“Sometimes, when you’re on the field, a Packard will come up and almost run you over, because it’s so quiet,” actor Edward Herrmann said, as he awarded a silver cup to a 1934 Packard at the Kirkland Concours d’Elegance. Herrmann was honorary chairman at the third Washington event.
But two vintage electric cars upstaged the quiet reputation of the Packard V-12 engine. The ultra-quiet electric vehicles were a 1911 Baker Electric and a 1912 Standard Electric.
Lynn Sommer and his wife, Kathy, have owned the 1911 Baker for five years.
“I was always interested in electric cars, saw the coach style and fell in love with it,” Sommer said. “I was searching for electric cars on the Internet, and saw it there. The car came from north Los Angeles.
“You drive from the back seat; maybe that’s where the phrase came from. Guests face you so you can carry on a conversation.”
The 1912 Standard on display received the Evergreen Healthcare Award, and is part of the LeMay collection.
The Standard Electric Car Co. of Jackson, Michigan, produced a number of electric car models from 1912-’15. They used Westinghouse electric motors.
The opposite side of the spectrum from the electrics was the Best-of-Show winner: a 1913 Isotta Fraschini. The model IM, chassis No. 0452, owned by George Wingard, also was best in class for Antique/Two cylinders (or more) cars. Each time Wingard started the car, all heads turned toward the unmistakable sound of a racing engine come to life.
Chassis number 0452 was one of three such racecars built for the 1913-’14 Indy 500 races. Wingard said that the car’s engine served duty in a dirt-track racecar. Wingard reportedly spent 15 years restoring the car. The hood is now original, but during the restoration another rear-end was fabricated. The 450-cid overhead-cam 16-valve, four-cylinder engine was mostly intact — however, the transmission was missing.
The large transmission was integral to the restoration, since it constitutes the chassis cross members. Using blueprints and a loaned Isotta Fraschini KM as a guide, a new transmission was created.
Wingard’s Isotta Fraschini is one of two surviving model IM racecars. Chassis No. 0453 is owned by Britain’s Hillcrest Motor Co.
A new class at this year’s concours saluted the Fabulous Fifties. In the midst of 80 total cars entered, there were 23 cars in this class alone. A 1956 Cadillac Eldorado Biarritz convertible owned by Larry and Sherry Swiggert won first in this class. A 1957 Cadillac Eldorado Brougham, owned by Susan Armstrong, won the Most Elegant Closed award.
In the Special Display, the 1953 Chrysler d’Elegance, owned by Gordon and Janet Apker, won the Participants’ Award (from other entrants). Four other cars were part of the class: a 1948 Tucker sedan; a 1911 Pierce-Arrow 48SS runabout; a 1948 Packard-Fairliner Torpedo convertible; and a 1920 Turcat Mery.

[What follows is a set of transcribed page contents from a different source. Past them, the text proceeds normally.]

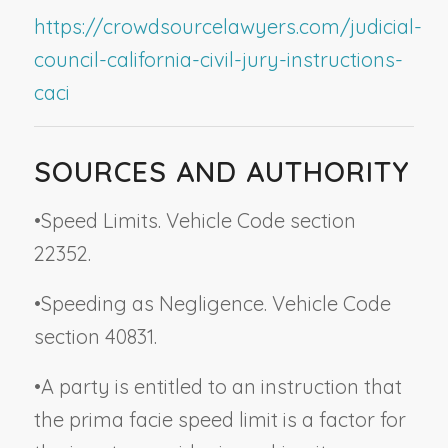
https://crowdsourcelawyers.com/judicial-
council-california-civil-jury-instructions-
caci
SOURCES AND AUTHORITY
•
Speed Limits. Vehicle Code section
22352.
•
Speeding as Negligence. Vehicle Code
section 40831.
•
A party is entitled to an instruction that
the prima facie speed limit is a factor for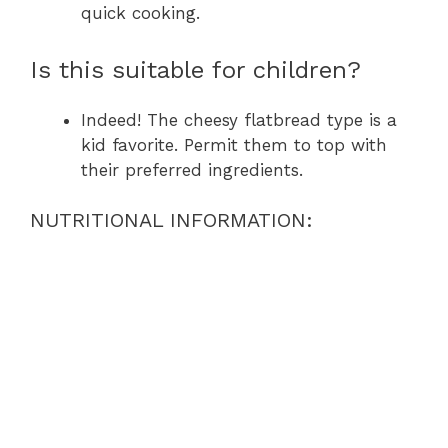
quick cooking.
Is this suitable for children?
Indeed! The cheesy flatbread type is a
kid favorite. Permit them to top with
their preferred ingredients.
NUTRITIONAL INFORMATION:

The 1953 Chrysler d’Elegance featured special bodywork by Ghia. It was the only one of its kind ever built. The three-passenger coupe was mounted onto a slightly modified Chrysler New Yorker chassis. The metallic red car sported a black-and-yellow leather interior, and chrome wire wheels.
The People’s Choice award went to a rare British example: a 1938 Squire Corsica roadster, owned by Doris Hart, and reportedly one of just nine ever made. (The Encyclopedia of Automobiles, by David Burgess Wise, notes that Squire cars were built from 1931 through ’36. No explanation was available for the year disparity.)
The Squire roadsters were built by Adrian Squire in a small garage near Henley-on-Thames, and were potent little cars powered by a supercharged 1.5-liter R1 Anzani engine, backed by a preselector gearbox. They were the exotics of their time.
The event raised about $200,000 for the Children’s Hospital and Medical Center in Seattle, and Evergreen Healthcare in Kirkland.